¿Malos alumnos? o ¿Escolares en problemas?

Por Gabriela Dueñas / De cómo las escuelas y adultos responden a las diferentes necesidades que manifiestan niños, niñas y adolescentes a la hora de aprender.

Entendemos al aprendizaje como una problemática compleja en la que convergen una multiplicidad de factores, y al mismo tiempo, como un proceso que se despliega en un contexto socio-histórico-político y cultural particular, necesitando de ciertas condiciones básicas que garanticen su concreción. Cuando estas condiciones no están dadas, aparecen problemas como indicadores que evidencian tal complejidad.

No resulta difícil pensar entonces que simplificar los mismos, depositando toda la responsabilidad en los alumnos, ha sido y continúa siendo uno de los “atajos” más frecuentes a los que solemos apelar los adultos para des involucrarnos de ellos, de manera particular los padres, los docentes y hasta no pocos profesionales especialistas en infancia y adolescencia.

Al respecto, y si hacemos un poco de historia, cualquiera podrá recordar que siempre hubieron en las escuelas niños, niñas y adolescentes que manifestaban dificultades particulares en sus aprendizajes y/o en su conducta escolar. Y ante quienes y “por su propio bien”, sus familias y las escuelas redoblaban sus esfuerzos disciplinadores, trabajando en forma conjunta para “normalizarlos”. Cuando nada de esto funcionaba, se los derivaba al circuito de grados de nivelación, al de educación especial o simplemente quedaban excluidos del sistema escolar, cargando en su mochila de “mal alumno “con todo el peso del fracaso escolar.

Hoy, los mismos dispositivos, parece insistir en la escena escolar, esta vez camuflados de etiquetas diagnósticas de trastornos mentales ligados a supuestas “deficiencias neurocognitivas innatas” atribuidas a los propios chicos, aún a pesar que los argumentos sobre los que se sostienen, avanzan a contramano de todos los avances que se vienen realizando desde el campo de las neurociencias, la genética y la psicología del desarrollo.

Y lo que es aún más grave, sin que hasta la fecha se haya podido hallar ninguna prueba que, “a ciencia cierta”, corrobore estas hipótesis de fuerte sesgo biologicista, se los somete a la administración de drogas psicoactivas, complementados de múltiples tratamientos psicopedagógicos, fonoaudiológicos, psicomotrices…que los dejan incluso sin tiempo para “abrir la puerta para ir a jugar”.
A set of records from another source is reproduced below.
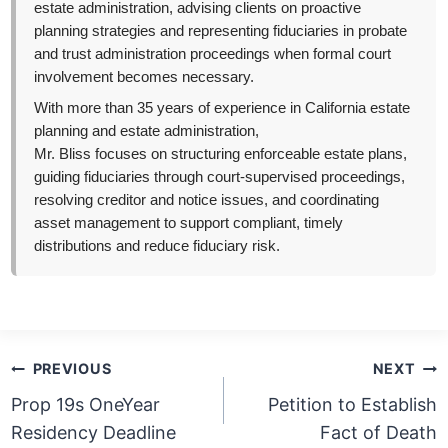
estate administration, advising clients on proactive
planning strategies and representing fiduciaries in probate
and trust administration proceedings when formal court
involvement becomes necessary.
With more than 35 years of experience in California estate
planning and estate administration,
Mr. Bliss focuses on structuring enforceable estate plans,
guiding fiduciaries through court-supervised proceedings,
resolving creditor and notice issues, and coordinating
asset management to support compliant, timely
distributions and reduce fiduciary risk.
Post
PREVIOUS
NEXT
navigation
Prop 19s OneYear
Petition to Establish
Residency Deadline
Fact of Death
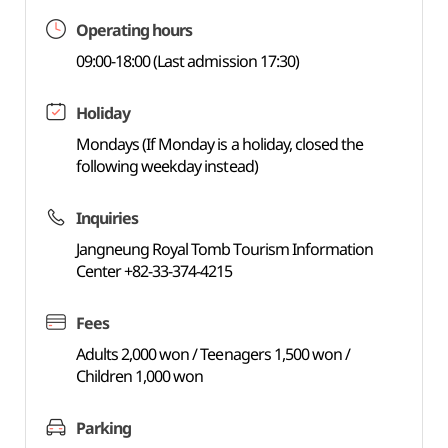
Operating hours
09:00-18:00 (Last admission 17:30)
Holiday
Mondays (If Monday is a holiday, closed the
following weekday instead)
Inquiries
Jangneung Royal Tomb Tourism Information
Center +82-33-374-4215
Fees
Adults 2,000 won / Teenagers 1,500 won /
Children 1,000 won
Parking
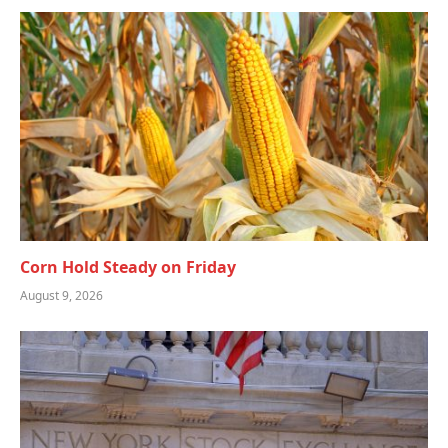
Corn Hold Steady on Friday
August 9, 2026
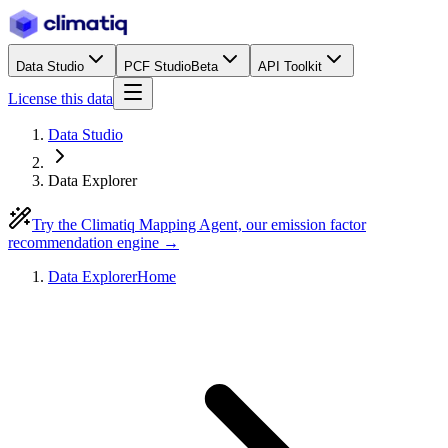
Data Studio
PCF Studio
Beta
API Toolkit
License this data
Data Studio
Data Explorer
Try the Climatiq Mapping Agent, our emission factor
recommendation engine →
Data Explorer
Home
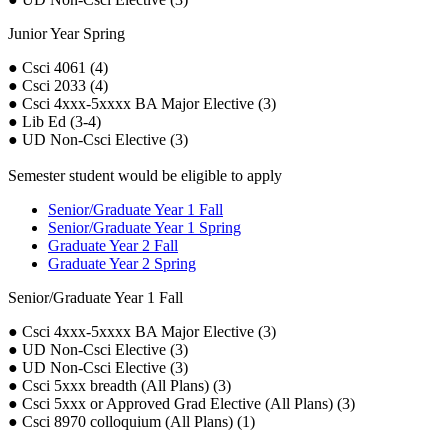
Junior Year Spring
● Csci 4061 (4)
● Csci 2033 (4)
● Csci 4xxx-5xxxx BA Major Elective (3)
● Lib Ed (3-4)
● UD Non-Csci Elective (3)
Semester student would be eligible to apply
Senior/Graduate Year 1 Fall
Senior/Graduate Year 1 Spring
Graduate Year 2 Fall
Graduate Year 2 Spring
Senior/Graduate Year 1 Fall
● Csci 4xxx-5xxxx BA Major Elective (3)
● UD Non-Csci Elective (3)
● UD Non-Csci Elective (3)
● Csci 5xxx breadth (All Plans) (3)
● Csci 5xxx or Approved Grad Elective (All Plans) (3)
● Csci 8970 colloquium (All Plans) (1)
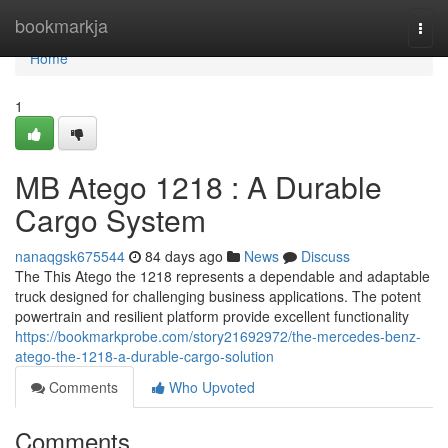
Home
bookmarkja
Togg
navi
Home
1
MB Atego 1218 : A Durable
Cargo System
nanaqgsk675544
84 days ago
News
Discuss
The This Atego the 1218 represents a dependable and adaptable
truck designed for challenging business applications. The potent
powertrain and resilient platform provide excellent functionality
https://bookmarkprobe.com/story21692972/the-mercedes-benz-
atego-the-1218-a-durable-cargo-solution
Comments
Who Upvoted
Comments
Todo parece indicar que aquellas prácticas médico-pedagógicas, aún en pleno Siglo XXI, no parecen haber cambiado demasiado. Resulta preocupante, en este sentido, observar que a pesar de todos los esfuerzos realizados por intentar transformar a las escuelas de educación común en inclusivas, aquellas mismas dificultades que hacían que no pocos escolares fueran calificados como “malos alumnos” ( por manifestar desatención, desorganización, desinterés, indisciplina, etcétera) hoy no sólo parecen haberse incrementado, sino que continúan instaladas, muy lejos aún de haber encontrado soluciones alternativas a las que durante décadas enarbolaban como estandarte el recordado lema “la letra con sangre entra”. En todo caso, la novedad, es que la coerción “física”, hoy parece ser de tipo “química”; pero sin resignar tampoco aquellas viejas recetas basadas en el ejercicio reforzado con premios y castigos, y que hoy continua ofreciéndose en el mercado, disfrazadas en esta ocasión, bajo el nombre de “programas de adiestramiento cognitivo conductuales “ o “reprogramaciones neurocognitivas”.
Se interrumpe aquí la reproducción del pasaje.